Start of Data extracts
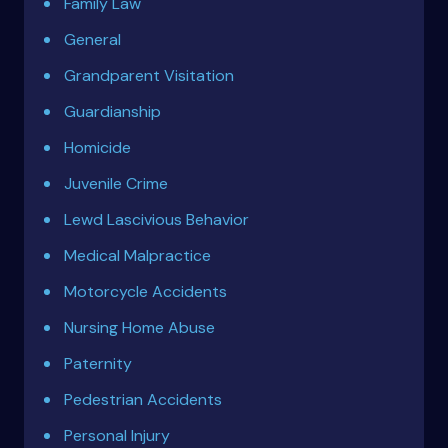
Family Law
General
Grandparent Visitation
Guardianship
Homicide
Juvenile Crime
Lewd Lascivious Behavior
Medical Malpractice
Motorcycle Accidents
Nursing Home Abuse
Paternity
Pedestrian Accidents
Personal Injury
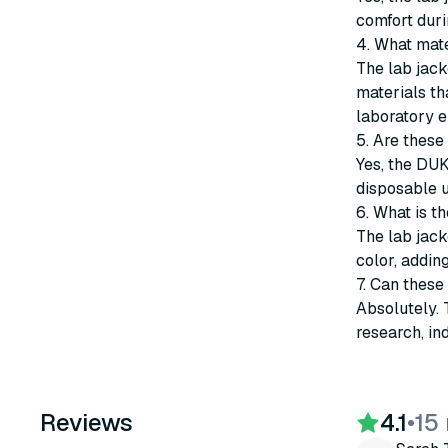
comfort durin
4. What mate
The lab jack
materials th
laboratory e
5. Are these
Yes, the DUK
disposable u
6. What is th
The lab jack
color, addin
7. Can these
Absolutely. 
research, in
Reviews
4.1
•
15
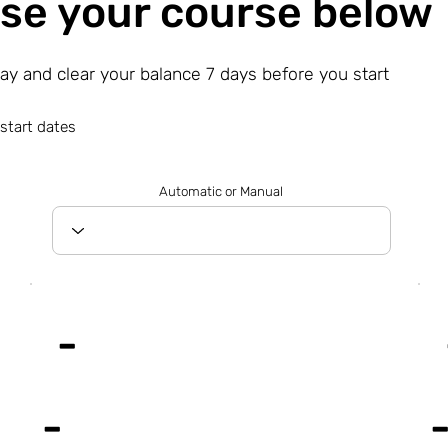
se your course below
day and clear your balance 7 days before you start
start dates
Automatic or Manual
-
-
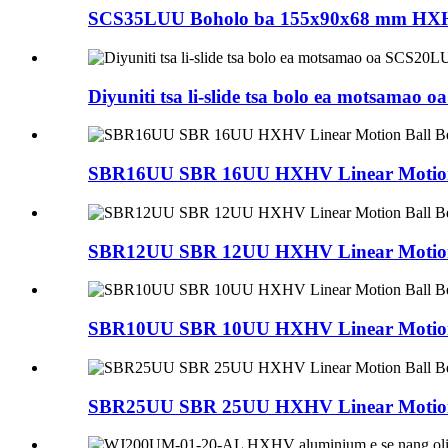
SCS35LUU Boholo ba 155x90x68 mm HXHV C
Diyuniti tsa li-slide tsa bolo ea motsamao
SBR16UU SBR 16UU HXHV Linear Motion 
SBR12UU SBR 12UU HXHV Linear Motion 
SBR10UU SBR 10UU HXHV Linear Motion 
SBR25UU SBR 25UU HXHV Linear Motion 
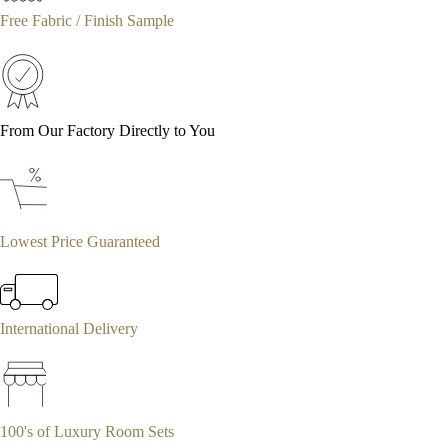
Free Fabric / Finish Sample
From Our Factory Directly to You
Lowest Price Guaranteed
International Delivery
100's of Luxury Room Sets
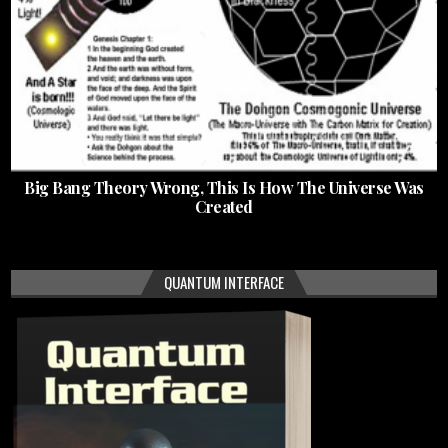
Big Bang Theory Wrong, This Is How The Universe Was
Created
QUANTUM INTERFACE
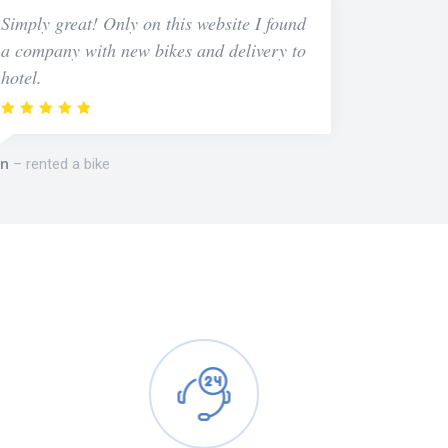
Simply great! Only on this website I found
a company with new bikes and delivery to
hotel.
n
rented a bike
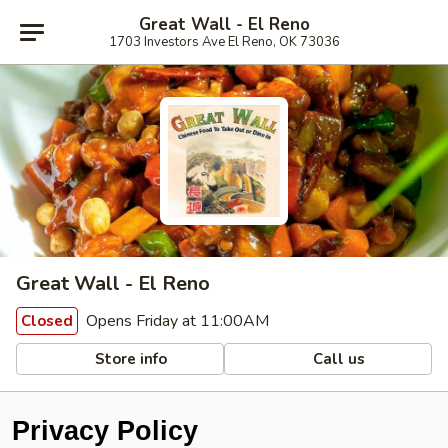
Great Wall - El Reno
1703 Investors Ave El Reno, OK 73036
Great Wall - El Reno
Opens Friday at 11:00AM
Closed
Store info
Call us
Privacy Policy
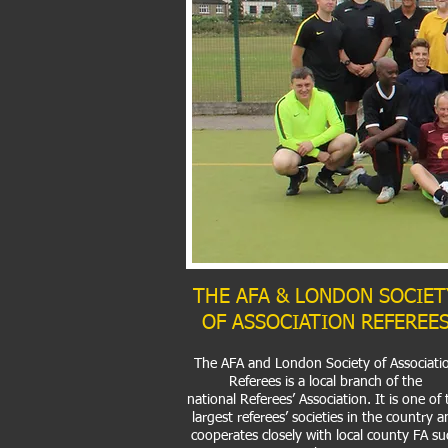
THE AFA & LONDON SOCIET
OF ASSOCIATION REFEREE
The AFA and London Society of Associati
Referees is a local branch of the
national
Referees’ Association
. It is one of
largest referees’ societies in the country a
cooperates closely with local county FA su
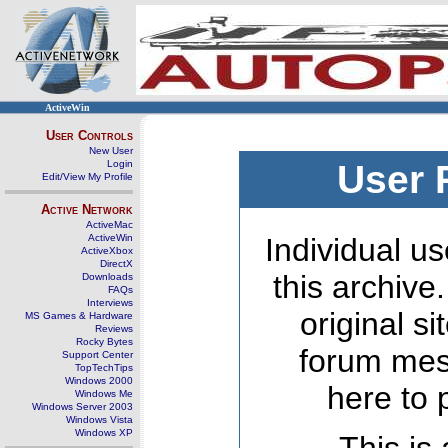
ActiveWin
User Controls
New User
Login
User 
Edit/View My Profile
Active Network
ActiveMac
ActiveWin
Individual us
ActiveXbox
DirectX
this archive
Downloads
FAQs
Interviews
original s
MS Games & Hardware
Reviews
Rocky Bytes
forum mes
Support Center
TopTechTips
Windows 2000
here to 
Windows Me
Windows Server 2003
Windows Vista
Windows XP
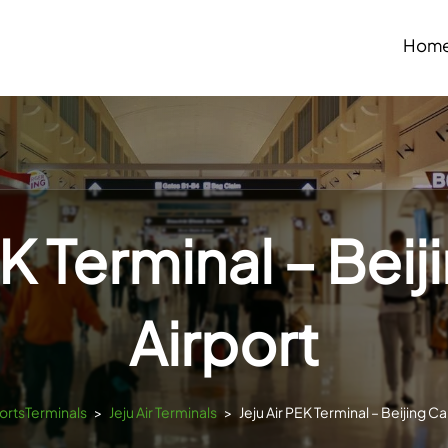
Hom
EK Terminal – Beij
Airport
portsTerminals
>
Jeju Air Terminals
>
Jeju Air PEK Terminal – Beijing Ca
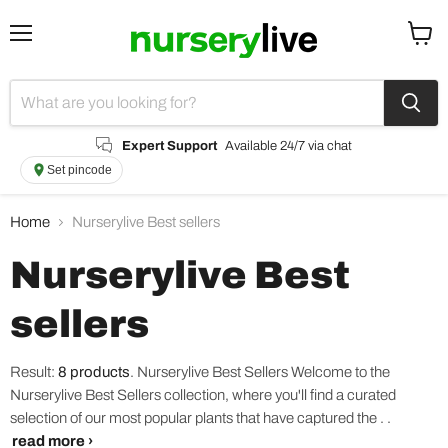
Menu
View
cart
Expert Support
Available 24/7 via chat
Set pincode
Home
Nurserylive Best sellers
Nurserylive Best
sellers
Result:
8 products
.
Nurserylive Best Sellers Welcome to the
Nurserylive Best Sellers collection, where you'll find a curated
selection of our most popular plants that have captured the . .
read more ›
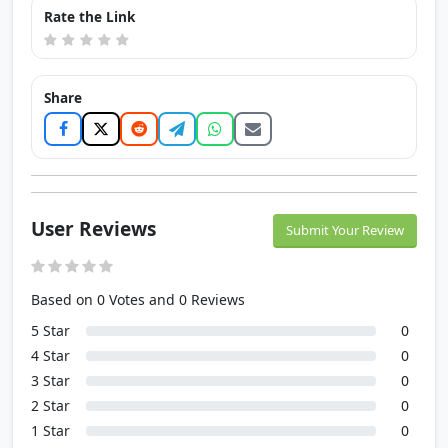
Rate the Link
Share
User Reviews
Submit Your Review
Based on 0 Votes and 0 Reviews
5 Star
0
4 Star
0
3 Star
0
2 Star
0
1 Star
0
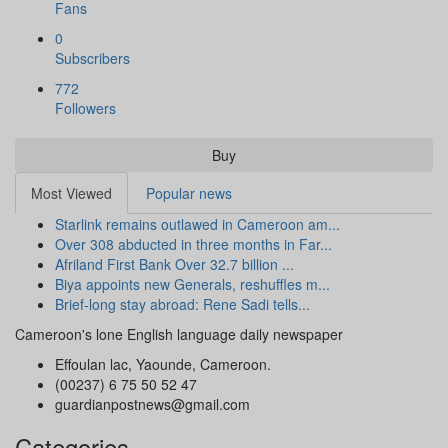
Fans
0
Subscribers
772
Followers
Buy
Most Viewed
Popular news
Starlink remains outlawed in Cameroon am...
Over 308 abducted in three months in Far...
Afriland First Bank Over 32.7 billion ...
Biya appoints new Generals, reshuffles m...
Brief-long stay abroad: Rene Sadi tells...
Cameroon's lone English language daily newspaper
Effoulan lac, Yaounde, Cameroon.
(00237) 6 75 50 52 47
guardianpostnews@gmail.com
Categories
End of Data extracts
## What you should do
Your task is to set down each line above verbatim while excluding the pictures.

## The completed task
Family Law
General
Grandparent Visitation
Guardianship
Homicide
Juvenile Crime
Lewd Lascivious Behavior
Medical Malpractice
Motorcycle Accidents
Nursing Home Abuse
Paternity
Pedestrian Accidents
Personal Injury
comfort durin
4. What mate
The lab jack
materials th
laboratory e
5. Are these
Yes, the DUK
disposable u
6. What is th
The lab jack
color, addin
7. Can these
Absolutely. 
research, in
Reviews
4.1
•
15
se your course below
day and clear your balance 7 days before you start
start dates
Automatic or Manual
-
-
SCS35LUU Boholo ba 155x90x68 mm HXHV C
Diyuniti tsa li-slide tsa bolo ea motsamao
SBR16UU SBR 16UU HXHV Linear Motion 
SBR12UU SBR 12UU HXHV Linear Motion 
SBR10UU SBR 10UU HXHV Linear Motion 
SBR25UU SBR 25UU HXHV Linear Motion 
Free Fabric / Finish Sample
From Our Factory Directly to You
Lowest Price Guaranteed
International Delivery
100's of Luxury Room Sets
Big Bang Theory Wrong, This Is How The Universe Was
Created
QUANTUM INTERFACE
Simply great! Only on this website I found
a company with new bikes and delivery to
hotel.
n
rented a bike
Great Wall - El Reno
1703 Investors Ave El Reno, OK 73036
Great Wall - El Reno
Opens Friday at 11:00AM
Closed
Store info
Call us
Privacy Policy
THE AFA & LONDON SOCIET
OF ASSOCIATION REFEREE
The AFA and London Society of Associati
Referees is a local branch of the
national
Referees’ Association
. It is one of
largest referees’ societies in the country a
cooperates closely with local county FA su
ActiveWin
User Controls
New User
Login
User 
Edit/View My Profile
Active Network
ActiveMac
ActiveWin
Individual us
ActiveXbox
DirectX
this archive
Downloads
FAQs
Interviews
original s
MS Games & Hardware
Reviews
Rocky Bytes
forum mes
Support Center
TopTechTips
Windows 2000
here to 
Windows Me
Windows Server 2003
Windows Vista
Windows XP
Hom
EK Terminal – Beij
Airport
portsTerminals
>
Jeju Air Terminals
>
Jeju Air PEK Terminal – Beijing Ca
Menu
View
cart
Expert Support
Available 24/7 via chat
Set pincode
Home
Nurserylive Best sellers
Nurserylive Best
sellers
Result:
8 products
.
Nurserylive Best Sellers Welcome to the
Nurserylive Best Sellers collection, where you'll find a curated
selection of our most popular plants that have captured the . .
read more ›
Rate the Link
Share
User Reviews
Submit Your Review
Based on 0 Votes and 0 Reviews
5 Star
0
4 Star
0
3 Star
0
2 Star
0
1 Star
0
Fans
0
Subscribers
772
Followers
Buy
Most Viewed
Popular news
Starlink remains outlawed in Cameroon am...
Over 308 abducted in three months in Far...
Afriland First Bank Over 32.7 billion ...
Biya appoints new Generals, reshuffles m...
Brief-long stay abroad: Rene Sadi tells...
Cameroon's lone English language daily newspaper
Effoulan lac, Yaounde, Cameroon.
(00237) 6 75 50 52 47
guardianpostnews@gmail.com
Categories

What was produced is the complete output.